The FSSP have released a a 28 minute DVD (available above on YouTube in 3 videos) entitled “To God Who Giveth Joy To My Youth” The video explores the work of priestly formation in the Fraternity’s English-speaking seminary in Denton, Nebraska. (H/T Rorate Caeli)
To complement this, I reproduce below a useful catechism on vocations, published in 1897:
by a Vincentian father
Nihil Obstat: Thos. L. Kinkead, Censor Librorum
Imprimatur: + Michael Augustine, Archbishop of New York, New York, March 2, 1897.
DEFINITION. – EVERY PERSON HAS SOME SPECIAL VOCATION.
Q. What is a vocation?
A. A call from God to some state of life.
Q. Which are the principal states of life?
A. Matrimony, virginity, the religious state, and the priesthood.
Q. Has every person a vocation?
A. Yes; God gives a special vocation to each person.
Q. How is this doctrine proved?
A. St Paul says: “Every one hath his proper gift from God; one after this manner, and another after that. . . . As the Lord hath distributed to every one, as God hath called every one, so let him walk.”
Q. Is it not beneath God’s notice to give a particular vocation to each person?
A. Not at all; for even the birds of the air are objects of the providence of God: “Yea, the very hairs of your head are all numbered. Fear not, therefore; you are of more value than many sparrows.”
Q. What do Father Faber and St. Alphonsus say on this subject?
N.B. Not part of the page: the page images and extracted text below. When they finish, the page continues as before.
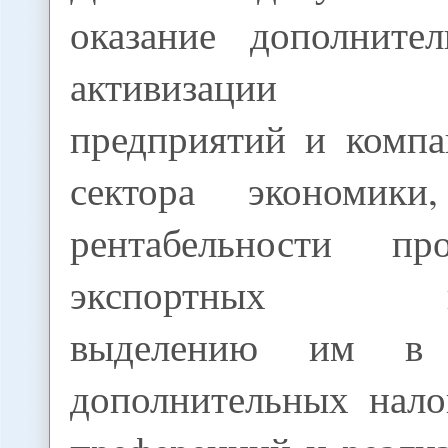
оказание дополните
активизации де
предприятий и компа
сектора экономик
рентабельности пр
экспортных воз
выделению им в 
дополнительных нало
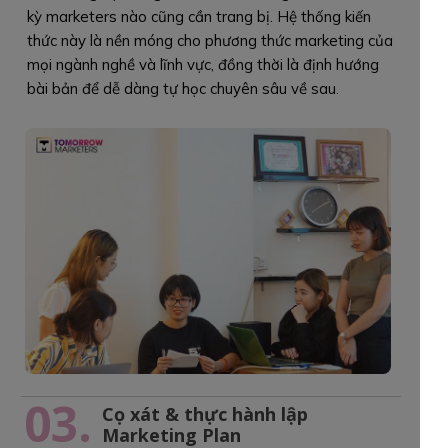
kỳ marketers nào cũng cần trang bị. Hệ thống kiến
thức này là nền móng cho phương thức marketing của
mọi ngành nghề và lĩnh vực, đồng thời là định hướng
bài bản để dễ dàng tự học chuyên sâu về sau.
03.
Cọ xát & thực hành lập
Marketing Plan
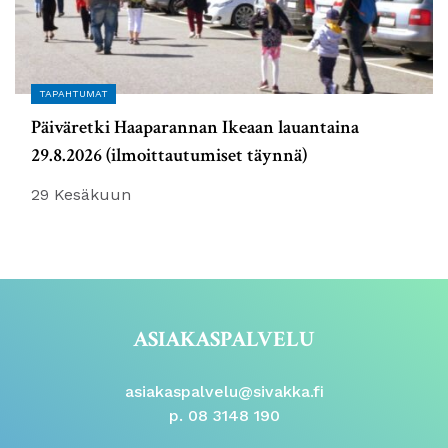
TAPAHTUMAT
Päiväretki Haaparannan Ikeaan lauantaina
29.8.2026 (ilmoittautumiset täynnä)
29 Kesäkuun
ASIAKASPALVELU
asiakaspalvelu@sivakka.fi
p. 08 3148 190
A. Father Faber says: “Every man has a distinct vocation.” St Alphonsus says: “We must embrace that state to which God calls us.”
Q. What does St. Augustine teach concerning special vocations?
A. St. Augustine says: “He who does little, but in a state to which God calls him, does more than he who labours much, but in a state which he has thoughtlessly chosen: a cripple limping in the right way is better than a racer out of it.”